Mortgage Rates Forecast 2010 Be Prepared for Rate Hikes
February 23rd, 2010
Mortgage Rates Forecast 2010 be prepared for rate hikes. With the recent Fed Prime Rate increase, be prepared for those mortgage rates to start increasing as well. This means that qualified buyers who are on the fence over whether or not to purchase a home need to make up their mind – and fast.
For the past few years, we have experienced historic lows. Last year, some lucky homeowners were able to secure loans at an unbelievable 4.65%. These types of rates will become a thing of the past relatively quickly as the prime rate increases.
The prime rate is what the banking system uses to figure the cost of borrowing money overnight. As this rate increases, it becomes more expensive for a bank to borrow overnight funds. This means that banks must charge more for debt in order to make money.

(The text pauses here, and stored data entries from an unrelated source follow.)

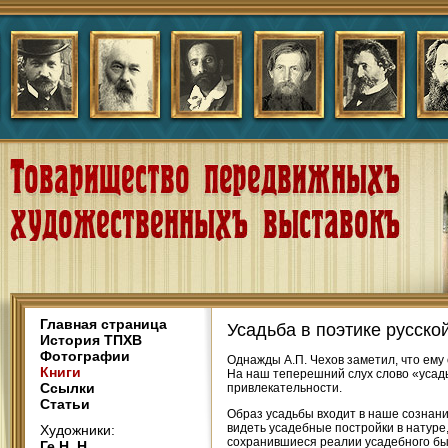
Главная страница
Усадьба в поэтике русско
История ТПХВ
Фотографии
Однажды А.П. Чехов заметил, что ему
Книги
На наш теперешний слух слово «усадь
Ссылки
привлекательности.
Статьи
Образ усадьбы входит в наше сознание
видеть усадебные постройки в натуре
Художники:
сохранившиеся реалии усадебного быт
Ге Н. Н.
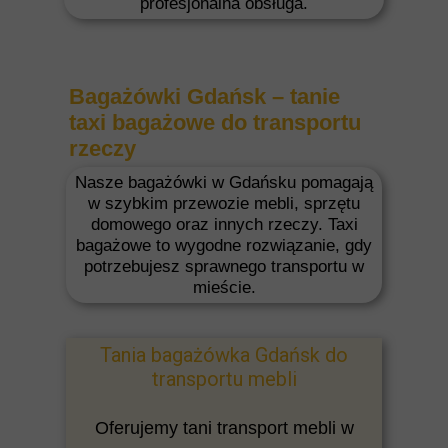
profesjonalna obsługa.
Bagażówki Gdańsk – tanie
taxi bagażowe do transportu
rzeczy
Nasze bagażówki w Gdańsku pomagają
w szybkim przewozie mebli, sprzętu
domowego oraz innych rzeczy. Taxi
bagażowe to wygodne rozwiązanie, gdy
potrzebujesz sprawnego transportu w
mieście.
Tania bagażówka Gdańsk do
transportu mebli
Oferujemy tani transport mebli w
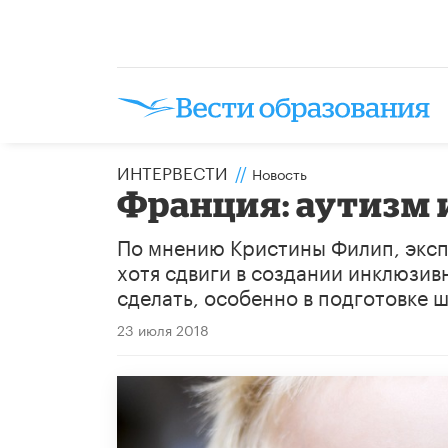
ИНТЕРВЕСТИ
//
Новость
Франция: аутизм 
По мнению Кристины Филип, эксп
хотя сдвиги в создании инклюзив
сделать, особенно в подготовке 
23 июля 2018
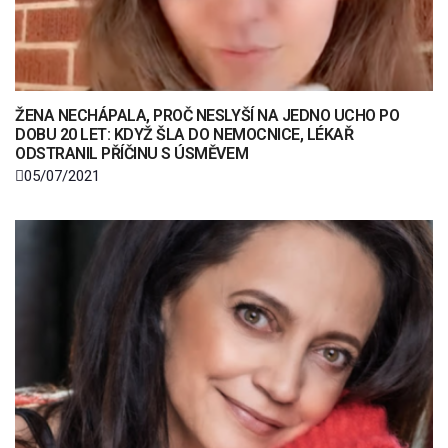
ŽENA NECHÁPALA, PROČ NESLYŠÍ NA JEDNO UCHO PO
DOBU 20 LET: KDYŽ ŠLA DO NEMOCNICE, LÉKAŘ
ODSTRANIL PŘÍČINU S ÚSMĚVEM
05/07/2021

In addition to the rate hike, the FED is going to stop purchasing Mortgage Backed Securities at the end of March. This will leave a volatile part of our market in the hands of fickle investors. Given the tumultuous history of these types of investments, don’t be surprised to see rates spike even higher as investors will see Mortgage Backed Securities as a risky investment.
If you’re in the market for a new home, now is the time to buy. There’s an $8,000 refundable tax credit for first time homebuyers and a $6,500 refundable credit for qualified existing homeowners who wish to purchase a new home. If you wait much longer, you might not be able to get as much house for your money.
Source:
Bankrate.com
SubPrimeBlogger.com














Interesting facts..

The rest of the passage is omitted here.